In late November, a scientific publisher abruptly removed the abstract of a study from its webpage. The as-yet-unpublished research, which would have appeared in the journal Frontiers in Public Health, concluded that unvaccinated children are less likely to suffer from autism (among other ailments). The abstract was taken down after a severe Twitter backlash.
Motherboard has determined that the research in question was funded mostly by actor Jenny McCarthy’s autism awareness nonprofit, Generation Rescue. McCarthy has famously spread the dangerously inaccurate, and scientifically unsound, view that vaccines can cause autism in otherwise healthy children. (She has somewhat softened this view in recent years.)
Generation Rescue describes its goal as aiding in “recovery” of kids with autism spectrum disorders, although it is widely seen as a platform for “anti-vaxxers”—people opposed to vaccinations. Although Generation Rescue board member and co-founder J.B. Handley rejects the anti-vaxxer label, its website still includes resources on how to avoid vaccinations, for example. And the group is open to funding more research.
Funding from a group with a vested interest might warrant an added degree of skepticism
No matter how troubling on its surface, ethicists say that having a nonprofit like Generation Rescue fund of this type of study isn’t a red flag in and of itself: plenty of private companies and nonprofits pay for science. With President-elect Donald Trump threatening to cut back on funding, researchers will likely have to rely even more on private money.
Still, National Institutes of Health bioethicist David Resnik told Motherboard that funding from a particular group with a vested interest might warrant an added degree of skepticism. “You might re-examine the data more closely than you would otherwise because you think that, maybe, there is some potential bias that is affected by the research.”
The study, which Frontiers has put back under review, was based on an anonymous online questionnaire completed by mothers in four states (Florida, Louisiana, Mississippi and Oregon), and was forwarded to them via homeschooling organizations. The survey included 666 kids aged six to twelve, 39 per cent of them unvaccinated. The study found that, within this sample, vaccinated kids had higher rates of allergies and neurodevelopmental disorders than those who were not vaccinated.
There are some issues here: for starters, the study was based “on mothers’ reports,” as the abstract notes. On his blog Respectful Insolence, cancer surgeon David Gorski took issue with the tiny sample size and pointed out that homeschooling parents aren’t remotely the norm. This adds too many variables for this study to produce reliable results.
“Generation Rescue provided most of the funds for the study, but of course had no role in the study itself,” epidemiologist Anthony R. Mawson, study author and professor at Jackson State University’s School of Public Health Initiative, told Motherboard in an email. According to Mawson, the funding source was disclosed in the paper, although it did not appear in the study abstract that was later removed from the Frontiers site.
“I can assure you that we fully acknowledge the importance of vaccinations in public health,” Mawson said. When Motherboard emailed the official press contact of Frontiers for comment, the publisher declined to expand beyond an earlier statement.
Tobacco companies have been banned by many science publications from funding research
Ivan Oransky of Retraction Watch, which tracks scientific retractions, said that part of the problem is that government institutions have only limited budgets with which to fund research. “You’re left with pharma funding,” he said. “I wish that were different.”
He said the key to preventing private interests from potentially shaping research outcomes will be to ensure that the review system of journal publications is functioning properly. And of course, peer review and other safeguards are facing their own challenges lately.

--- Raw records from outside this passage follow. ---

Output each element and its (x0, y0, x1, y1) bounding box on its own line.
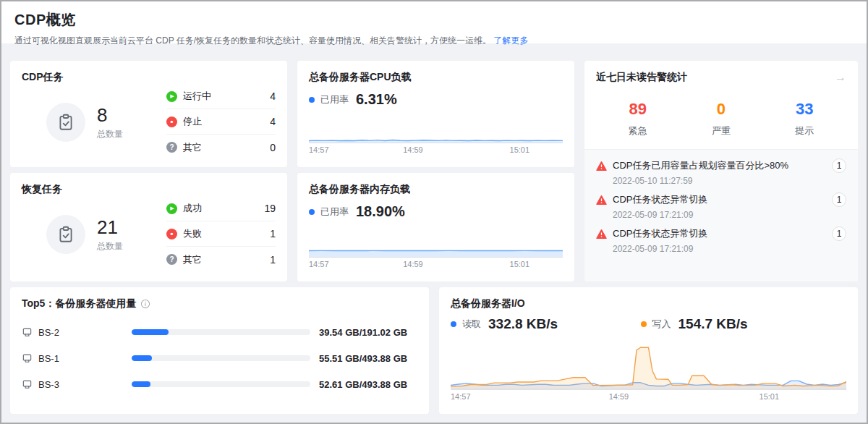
memory-load-chart (309, 224, 563, 258)
stat-info-label: 提示 (763, 124, 846, 137)
x-tick: 14:57 (309, 145, 329, 154)
server-usage-row: BS-1 55.51 GB/493.88 GB (22, 345, 417, 371)
recovery-tasks-title: 恢复任务 (22, 183, 276, 196)
server-name: BS-3 (38, 379, 59, 390)
alert-timestamp: 2022-05-09 17:21:09 (613, 244, 846, 254)
write-legend-dot-icon (641, 321, 647, 327)
usage-progress-bar (132, 355, 310, 361)
clipboard-check-icon (46, 103, 85, 142)
status-label: 停止 (183, 115, 270, 128)
cpu-chart-x-axis: 14:57 14:59 15:01 (309, 145, 563, 157)
stat-critical-value: 89 (596, 100, 679, 119)
alert-item[interactable]: CDP任务状态异常切换 1 2022-05-09 17:21:09 (596, 192, 846, 220)
status-label: 失败 (183, 227, 270, 240)
server-usage-row: BS-3 52.61 GB/493.88 GB (22, 371, 417, 397)
usage-progress-bar (132, 329, 310, 335)
dashboard-body: CDP任务 8 总数量 (1, 43, 867, 423)
stat-major-label: 严重 (679, 124, 762, 137)
cdp-tasks-card: CDP任务 8 总数量 (10, 61, 287, 167)
cpu-load-card: 总备份服务器CPU负载 已用率 6.31% 14:57 14:59 15:01 (297, 61, 574, 167)
usage-text: 55.51 GB/493.88 GB (310, 353, 417, 364)
running-status-icon: ▶ (166, 91, 177, 102)
failed-status-icon: ■ (166, 229, 177, 239)
usage-progress-fill (132, 355, 152, 361)
usage-progress-fill (132, 329, 169, 335)
arrow-right-icon[interactable]: → (835, 72, 846, 83)
read-legend-dot-icon (451, 321, 456, 327)
cdp-status-list: ▶ 运行中 4 ■ 停止 4 ? 其它 0 (166, 84, 276, 160)
write-legend-label: 写入 (652, 318, 671, 331)
top5-title: Top5：备份服务器使用量 (22, 297, 136, 310)
status-label: 运行中 (183, 90, 270, 103)
alert-item[interactable]: CDP任务已用容量占规划容量百分比>80% 1 2022-05-10 11:27… (596, 158, 846, 186)
memory-load-card: 总备份服务器内存负载 已用率 18.90% 14:57 14:59 15:01 (297, 173, 574, 281)
alert-count-badge: 1 (832, 192, 846, 207)
cpu-usage-value: 6.31% (356, 91, 397, 108)
clipboard-check-icon (46, 215, 85, 254)
status-row-success: ▶ 成功 19 (166, 196, 276, 221)
memory-legend-label: 已用率 (320, 205, 349, 219)
question-status-icon: ? (166, 254, 177, 265)
cpu-legend-label: 已用率 (320, 93, 349, 106)
usage-text: 39.54 GB/191.02 GB (310, 327, 417, 338)
success-status-icon: ▶ (166, 203, 177, 214)
status-row-other: ? 其它 1 (166, 247, 276, 272)
alert-timestamp: 2022-05-09 17:21:09 (613, 210, 846, 220)
x-tick: 14:59 (403, 145, 423, 154)
status-label: 其它 (183, 253, 270, 266)
cpu-load-title: 总备份服务器CPU负载 (309, 71, 563, 84)
status-value: 19 (264, 203, 276, 214)
warning-triangle-icon (596, 161, 607, 171)
server-name: BS-1 (38, 353, 59, 364)
status-value: 4 (270, 90, 276, 102)
memory-chart-x-axis: 14:57 14:59 15:01 (309, 260, 563, 271)
status-row-stopped: ■ 停止 4 (166, 109, 276, 135)
top5-rows: BS-2 39.54 GB/191.02 GB (22, 319, 417, 397)
x-tick: 14:59 (609, 392, 629, 401)
status-value: 1 (270, 254, 276, 266)
status-row-other: ? 其它 0 (166, 135, 276, 160)
cpu-load-chart (309, 110, 563, 143)
alert-title: CDP任务状态异常切换 (613, 227, 826, 240)
memory-legend-dot-icon (309, 209, 315, 215)
cdp-tasks-total-label: 总数量 (97, 128, 123, 140)
x-tick: 14:57 (309, 260, 329, 268)
warning-triangle-icon (596, 195, 607, 205)
alert-timestamp: 2022-05-10 11:27:59 (613, 176, 846, 186)
x-tick: 15:01 (510, 145, 530, 154)
memory-load-title: 总备份服务器内存负载 (309, 183, 563, 196)
status-row-running: ▶ 运行中 4 (166, 84, 276, 109)
io-card: 总备份服务器I/O 读取 332.8 KB/s 写入 154.7 KB/s (439, 287, 858, 414)
status-label: 其它 (183, 141, 270, 154)
server-usage-row: BS-2 39.54 GB/191.02 GB (22, 319, 417, 345)
alerts-card: 近七日未读告警统计 → 89 紧急 0 严重 33 提示 (584, 61, 858, 281)
stat-info-value: 33 (763, 100, 846, 119)
x-tick: 14:57 (451, 392, 471, 401)
recovery-status-list: ▶ 成功 19 ■ 失败 1 ? 其它 1 (166, 196, 276, 272)
status-value: 0 (270, 142, 276, 153)
stat-major-value: 0 (679, 100, 762, 119)
recovery-tasks-card: 恢复任务 21 总数量 (10, 173, 287, 281)
learn-more-link[interactable]: 了解更多 (493, 35, 528, 46)
warning-triangle-icon (596, 229, 607, 239)
status-row-failed: ■ 失败 1 (166, 221, 276, 247)
alert-count-badge: 1 (832, 226, 846, 241)
x-tick: 15:01 (760, 392, 780, 401)
info-icon[interactable] (140, 299, 150, 309)
alert-count-badge: 1 (832, 158, 846, 173)
page-title: CDP概览 (14, 10, 854, 30)
stat-major: 0 严重 (679, 100, 762, 137)
alert-item[interactable]: CDP任务状态异常切换 1 2022-05-09 17:21:09 (596, 226, 846, 254)
write-value: 154.7 KB/s (678, 316, 748, 332)
recovery-tasks-total-label: 总数量 (97, 240, 123, 253)
dashboard-root: CDP概览 通过可视化视图直观展示当前云平台 CDP 任务/恢复任务的数量和状态… (0, 0, 868, 424)
io-legend-row: 读取 332.8 KB/s 写入 154.7 KB/s (451, 316, 846, 332)
cdp-tasks-title: CDP任务 (22, 71, 276, 84)
stat-critical: 89 紧急 (596, 100, 679, 137)
io-chart (451, 345, 846, 390)
page-header: CDP概览 通过可视化视图直观展示当前云平台 CDP 任务/恢复任务的数量和状态… (1, 1, 867, 43)
top5-usage-card: Top5：备份服务器使用量 BS-2 (10, 287, 429, 414)
alert-stats: 89 紧急 0 严重 33 提示 (596, 100, 846, 137)
x-tick: 14:59 (403, 260, 423, 268)
usage-text: 52.61 GB/493.88 GB (310, 379, 417, 390)
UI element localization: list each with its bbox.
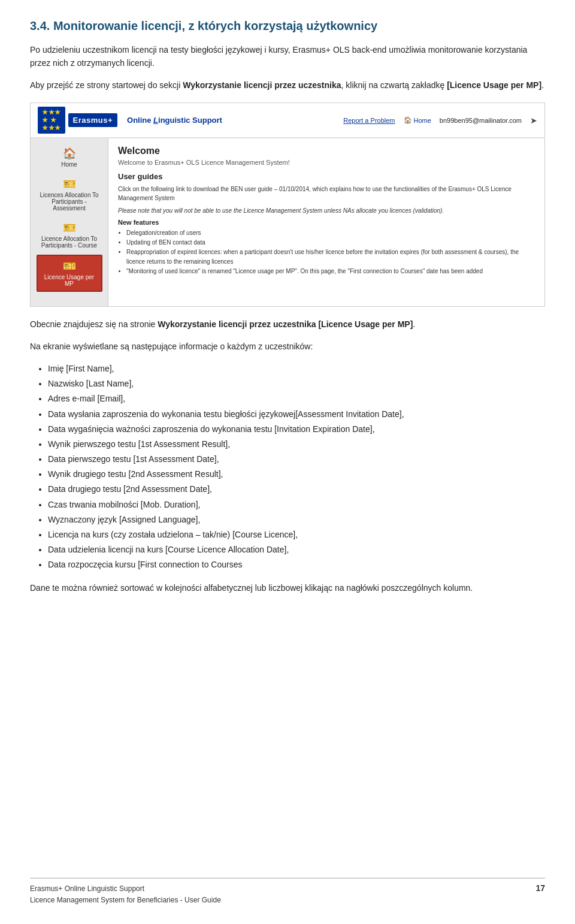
footer-line2: Licence Management System for Beneficiar… (30, 895, 221, 906)
list-item: Wynik pierwszego testu [1st Assessment R… (48, 437, 545, 452)
footer-left: Erasmus+ Online Linguistic Support Licen… (30, 883, 221, 906)
ols-title-part2: inguistic Support (158, 116, 222, 125)
sidebar-usage-label: Licence Usage per MP (44, 274, 94, 287)
instruction3: Na ekranie wyświetlane są następujące in… (30, 340, 545, 353)
list-item: Licencja na kurs (czy została udzielona … (48, 527, 545, 542)
course-sidebar-icon: 🎫 (39, 221, 100, 234)
features-list: Delegation/creation of usersUpdating of … (126, 228, 535, 276)
note-text: Please note that you will not be able to… (118, 207, 535, 214)
list-item: Wynik drugiego testu [2nd Assessment Res… (48, 467, 545, 482)
sidebar-item-course[interactable]: 🎫 Licence Allocation To Participants - C… (37, 218, 102, 252)
feature-item: Delegation/creation of users (126, 228, 535, 238)
instruction2: Obecnie znajdujesz się na stronie Wykorz… (30, 318, 545, 331)
instruction1-bracket: [Licence Usage per MP] (447, 80, 541, 90)
footer-page-number: 17 (535, 883, 545, 893)
usage-sidebar-icon: 🎫 (40, 259, 99, 273)
ols-main-content: Welcome Welcome to Erasmus+ OLS Licence … (108, 138, 544, 306)
instruction1-pre: Aby przejść ze strony startowej do sekcj… (30, 80, 183, 90)
list-item: Nazwisko [Last Name], (48, 376, 545, 391)
list-item: Data wygaśnięcia ważności zaproszenia do… (48, 422, 545, 437)
instruction2-end: . (413, 319, 415, 329)
feature-item: Reappropriation of expired licences: whe… (126, 247, 535, 267)
intro-paragraph: Po udzieleniu uczestnikom licencji na te… (30, 43, 545, 70)
instruction1: Aby przejść ze strony startowej do sekcj… (30, 78, 545, 92)
list-item: Imię [First Name], (48, 361, 545, 376)
erasmus-logo: ★★★★ ★★★★ (38, 107, 65, 134)
erasmus-stars: ★★★★ ★★★★ (42, 108, 61, 131)
list-item: Wyznaczony język [Assigned Language], (48, 512, 545, 527)
sidebar-item-home[interactable]: 🏠 Home (37, 143, 102, 171)
new-features-title: New features (118, 219, 535, 226)
sidebar-assessment-label: Licences Allocation To Participants - As… (40, 192, 98, 212)
instruction2-bold: Wykorzystanie licencji przez uczestnika … (158, 319, 413, 329)
sidebar-item-usage[interactable]: 🎫 Licence Usage per MP (37, 255, 102, 292)
feature-item: Updating of BEN contact data (126, 238, 535, 247)
footer-line1: Erasmus+ Online Linguistic Support (30, 883, 221, 895)
page-footer: Erasmus+ Online Linguistic Support Licen… (30, 878, 545, 906)
home-label: Home (414, 117, 431, 124)
ols-nav-right: Report a Problem 🏠 Home bn99ben95@mailin… (343, 116, 537, 125)
guides-title: User guides (118, 172, 535, 181)
ols-title: Online Linguistic Support (127, 116, 222, 125)
list-item: Data rozpoczęcia kursu [First connection… (48, 557, 545, 572)
info-list: Imię [First Name],Nazwisko [Last Name],A… (48, 361, 545, 573)
feature-item: "Monitoring of used licence" is renamed … (126, 267, 535, 276)
list-item: Adres e-mail [Email], (48, 391, 545, 406)
welcome-title: Welcome (118, 146, 535, 156)
sidebar-home-label: Home (61, 161, 77, 168)
ols-header: ★★★★ ★★★★ Erasmus+ Online Linguistic Sup… (31, 103, 544, 138)
closing-paragraph: Dane te można również sortować w kolejno… (30, 581, 545, 594)
ols-body: 🏠 Home 🎫 Licences Allocation To Particip… (31, 138, 544, 306)
assessment-sidebar-icon: 🎫 (39, 177, 100, 191)
instruction1-post: , kliknij na czwartą zakładkę (341, 80, 447, 90)
user-email: bn99ben95@mailinator.com (440, 117, 522, 124)
ols-sidebar: 🏠 Home 🎫 Licences Allocation To Particip… (31, 138, 108, 306)
list-item: Data wysłania zaproszenia do wykonania t… (48, 407, 545, 422)
instruction2-pre: Obecnie znajdujesz się na stronie (30, 319, 158, 329)
home-nav[interactable]: 🏠 Home (404, 116, 431, 124)
ols-screenshot: ★★★★ ★★★★ Erasmus+ Online Linguistic Sup… (30, 102, 545, 307)
guide-text: Click on the following link to download … (118, 185, 535, 203)
list-item: Data pierwszego testu [1st Assessment Da… (48, 452, 545, 467)
sidebar-course-label: Licence Allocation To Participants - Cou… (41, 235, 97, 249)
report-link[interactable]: Report a Problem (343, 117, 395, 124)
erasmus-plus-label: Erasmus+ (68, 113, 118, 127)
ols-title-L: L (153, 116, 158, 125)
logout-icon[interactable]: ➤ (530, 116, 537, 125)
list-item: Czas trwania mobilności [Mob. Duration], (48, 497, 545, 512)
ols-logo: ★★★★ ★★★★ Erasmus+ (38, 107, 117, 134)
section-title: 3.4. Monitorowanie licencji, z których k… (30, 18, 545, 34)
welcome-subtitle: Welcome to Erasmus+ OLS Licence Manageme… (118, 159, 535, 166)
list-item: Data drugiego testu [2nd Assessment Date… (48, 482, 545, 497)
instruction1-bold: Wykorzystanie licencji przez uczestnika (183, 80, 341, 90)
home-icon: 🏠 (404, 116, 412, 124)
ols-title-part1: Online (127, 116, 153, 125)
home-sidebar-icon: 🏠 (39, 147, 100, 160)
instruction1-end: . (541, 80, 544, 90)
list-item: Data udzielenia licencji na kurs [Course… (48, 542, 545, 557)
sidebar-item-assessment[interactable]: 🎫 Licences Allocation To Participants - … (37, 174, 102, 215)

“All of those checks and balances are supposed to mitigate or even overcome whatever conflicts of interest there are, in terms of funding,” said Oransky. “But it’s a slippery slope if you start to say that someone with an interest can’t fund a study, because you will very quickly end up with very few studies,” as the money to pay for them would dry up.
“Good science is good science, regardless who pays for it,” said Resnik. (Even so, certain groups, like tobacco companies, have been banned by many science publications from funding research due to the inherent conflict of interest they represent, he added.)
Generation Rescue says it hopes to pay for more research. “Any scientist is both welcome and encouraged to submit a proposal to us that explores environmental causation of autism or any method that might improve autism,” said Handley in a phone interview.